Scars, the debut directorial credit from Sean K. Robb follows two troubled women as they embark on a bizarre revenge trip against men who have wronged them. Scarlett (Neale Kimmel) makes a living blackmailing married men, and after one of her victims brutally attacks her, is rescued by murderous punk Scar (Danielle Cole) who has just killed her abusive husband.
On paper this kind of thing sounds great, and could be both fun and powerful, nevermind its lack of budget. A scuzzy Thelma and Louise could have been femsploitation hark-back fun. Only, Robb doesn’t quite know what he wants to do. As a film, Scars is too dull to be fun, too self-righteous and badly acted to be serious. Instead of being a shameless contemporary revenge film in the vein of Lila & Eve, Monstro del Mar, or Julia, it’s a messy, irritating film which doesn’t take advantage of its best moments.

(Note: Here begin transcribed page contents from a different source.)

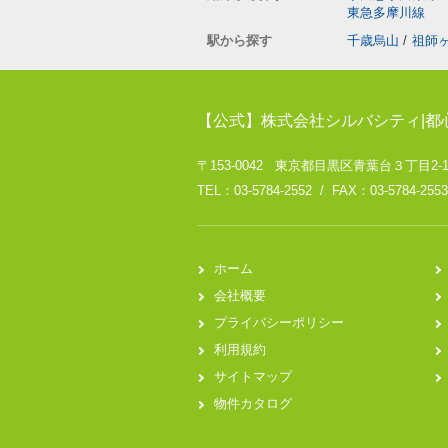
東急多摩川線
駅から探す
千歳烏山
/
祖師
【公式】株式会社シルバシティ|都
〒153-0042 東京都目黒区青葉台３丁目2-
TEL：03-5784-2552 / FAX：03-5784-2553
ホーム
会社概要
プライバシーポリシー
利用規約
サイトマップ
物件カタログ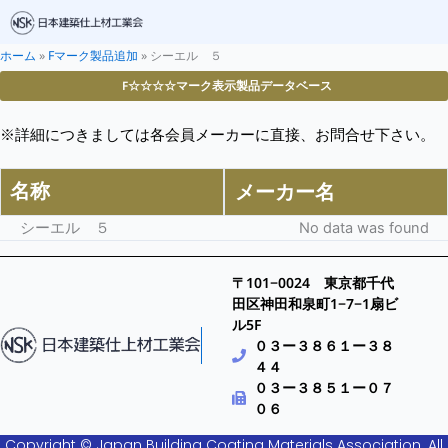
ホーム
»
Fマーク製品追加
»
シーエル ５
F☆☆☆☆マーク表示製品データベース
※詳細につきましては各会員メーカーに直接、お問合せ下さい。
名称
メーカー名
シーエル ５
No data was found
〒101−0024 東京都千代
田区神田和泉町1−7−1扇ビ
ル5F
０３ー３８６１ー３８
４４
０３ー３８５１ー０７
０６
Copyright © Japan Building Coating Materials Association. All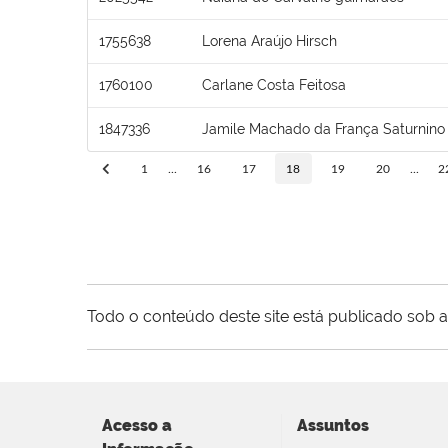
1755638
Lorena Araújo Hirsch
1760100
Carlane Costa Feitosa
1847336
Jamile Machado da França Saturnino
1
...
16
17
18
19
20
...
2
Todo o conteúdo deste site está publicado sob a
Acesso a
Assuntos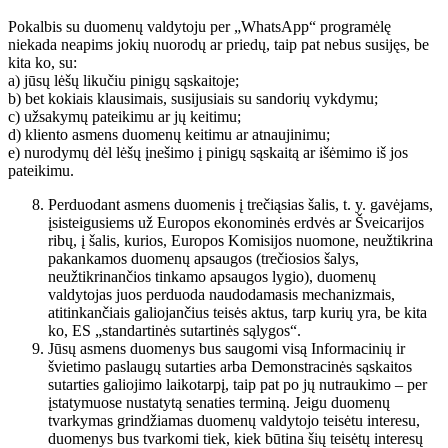
Pokalbis su duomenų valdytoju per „WhatsApp“ programėlę
niekada neapims jokių nuorodų ar priedų, taip pat nebus susijęs, be
kita ko, su:
a) jūsų lėšų likučiu pinigų sąskaitoje;
b) bet kokiais klausimais, susijusiais su sandorių vykdymu;
c) užsakymų pateikimu ar jų keitimu;
d) kliento asmens duomenų keitimu ar atnaujinimu;
e) nurodymų dėl lėšų įnešimo į pinigų sąskaitą ar išėmimo iš jos
pateikimu.
Perduodant asmens duomenis į trečiąsias šalis, t. y. gavėjams,
įsisteigusiems už Europos ekonominės erdvės ar Šveicarijos
ribų, į šalis, kurios, Europos Komisijos nuomone, neužtikrina
pakankamos duomenų apsaugos (trečiosios šalys,
neužtikrinančios tinkamo apsaugos lygio), duomenų
valdytojas juos perduoda naudodamasis mechanizmais,
atitinkančiais galiojančius teisės aktus, tarp kurių yra, be kita
ko, ES „standartinės sutartinės sąlygos“.
Jūsų asmens duomenys bus saugomi visą Informacinių ir
švietimo paslaugų sutarties arba Demonstracinės sąskaitos
sutarties galiojimo laikotarpį, taip pat po jų nutraukimo – per
įstatymuose nustatytą senaties terminą. Jeigu duomenų
tvarkymas grindžiamas duomenų valdytojo teisėtu interesu,
duomenys bus tvarkomi tiek, kiek būtina šių teisėtų interesų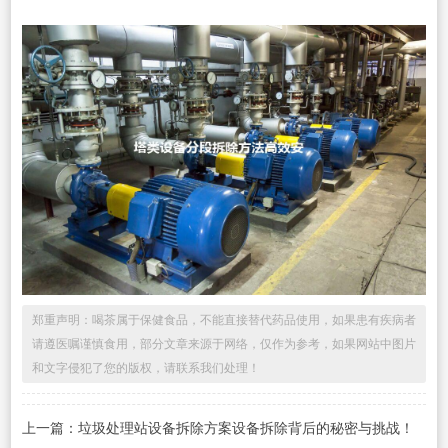
郑重声明：喝茶属于保健食品，不能直接替代药品使用，如果患有疾病者
请遵医嘱谨慎食用，部分文章来源于网络，仅作为参考，如果网站中图片
和文字侵犯了您的版权，请联系我们处理！
上一篇：垃圾处理站设备拆除方案设备拆除背后的秘密与挑战！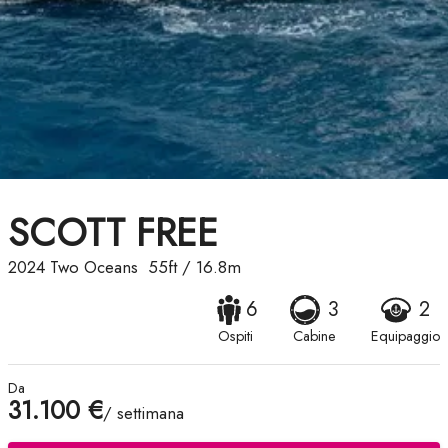
SCOTT FREE
2024
Two Oceans
55ft
/
16.8m
6
3
2
Ospiti
Cabine
Equipaggio
Da
31.100 €
/ settimana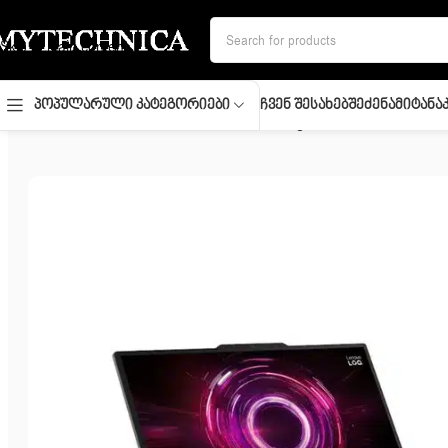
Skip to navigation
Skip to main content
Ჩვენ Შესახებ
Შეძენა
Მიტანა
Პოპულარული Კატეგორიები
მთავარი
/
ლეპტოპი
/
Notebook/ Lenovo/ Legion/ LOQ 15.6″ FHD 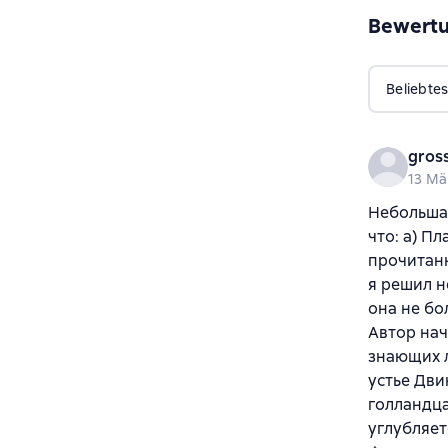
Bewert
Beliebtes
gros
13 Mä
Небольшая
что: а) П
прочитанн
я решил н
она не бо
Автор нач
знающих л
устье Дви
голландца
углубляет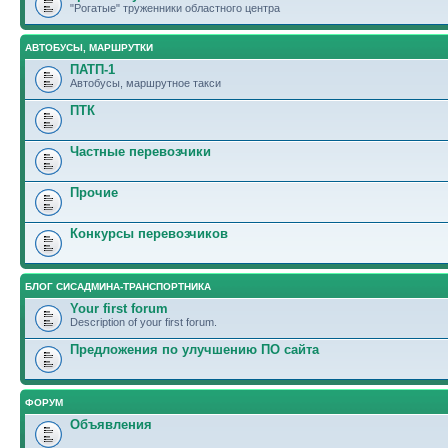
"Рогатые" труженники областного центра
АВТОБУСЫ, МАРШРУТКИ
ПАТП-1
Автобусы, маршрутное такси
ПТК
Частные перевозчики
Прочие
Конкурсы перевозчиков
БЛОГ СИСАДМИНА-ТРАНСПОРТНИКА
Your first forum
Description of your first forum.
Предложения по улучшению ПО сайта
ФОРУМ
Объявления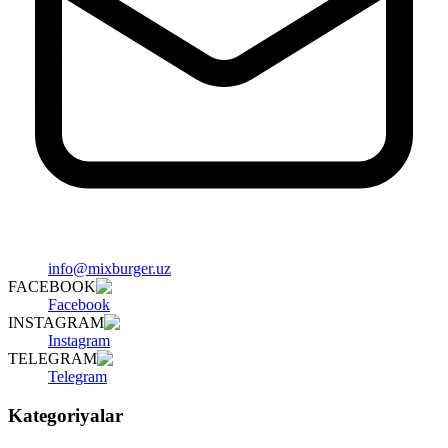
info@mixburger.uz
FACEBOOK
Facebook
INSTAGRAM
Instagram
TELEGRAM
Telegram
Kategoriyalar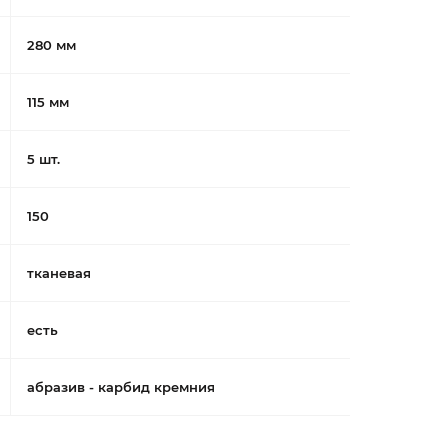
280 мм
115 мм
5 шт.
150
тканевая
есть
абразив - карбид кремния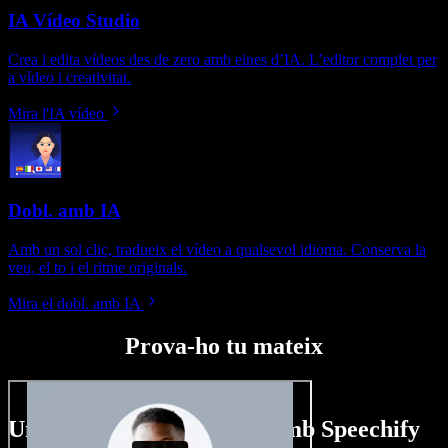
IA Vídeo Studio
Crea i edita vídeos des de zero amb eines d’IA. L’editor complet per
a vídeo i creativitat.
Mira l'IA vídeo
Dobl. amb IA
Amb un sol clic, tradueix el vídeo a qualsevol idioma. Conserva la
veu, el to i el ritme originals.
Mira el dobl. amb IA
Prova-ho tu mateix
Un tastet del que pots fer amb Speechify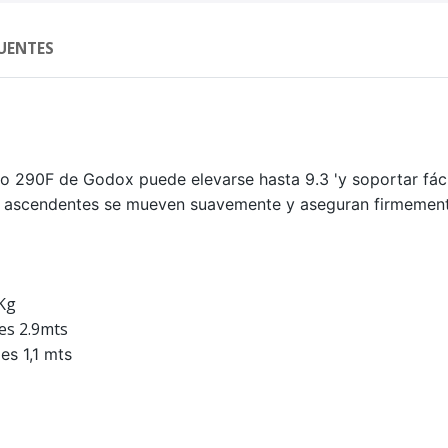
UENTES
do 290F de Godox puede elevarse hasta 9.3 'y soportar fác
os ascendentes se mueven suavemente y aseguran firmement
5Kg
 es 2.9mts
es 1,1 mts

For instance, if we just accept that the dialogue is woeful and the acting is pants, we can at least say the film started off right. The sudden brutality of the first two murders, along with Danielle Cole’s conviction actually work pretty well. Not to mention the good amount of intrigue introduced via the characterisation of two very different women. But then the film starts to show how spontaneously it was written, how fragmented its story is and how random its characters are. At one point, when Scar and Scarlet (the names are irritating enough) decide home-invasion is the future, the two appear heavily made-up and decked out in pink and black at a strangers house. Those sequences really stand out in the bland drudgery of a film which has little in the way of visual style except a few nice shots.
Perhaps the key issue is that Scars feels like its being made up as we go along. Its basic, random, with little consideration for theme or story. It’s a collection of random scenes which happen to share the same actors. Continuity and attention to detail are pretty atrocious, and if there’s one thing that shatters illusion, it’s bad attention to detail.
It’s not as cathartic as it might think it is either. The Scar is a physically abusive wretch who might have been abused as a kid, and Scarlett is a blackmailer who bangs married men only to extort them. Its murky water to say the least. And though sure, there’s one or two scumbugs who deserve a butcher knife to the balls, Scars isn’t bothered with shamelessly unleashing its deranged heroines on the male sex. Instead, Robb seems to want serious drama, but doesn’t have the attention span or the actors to pull it off.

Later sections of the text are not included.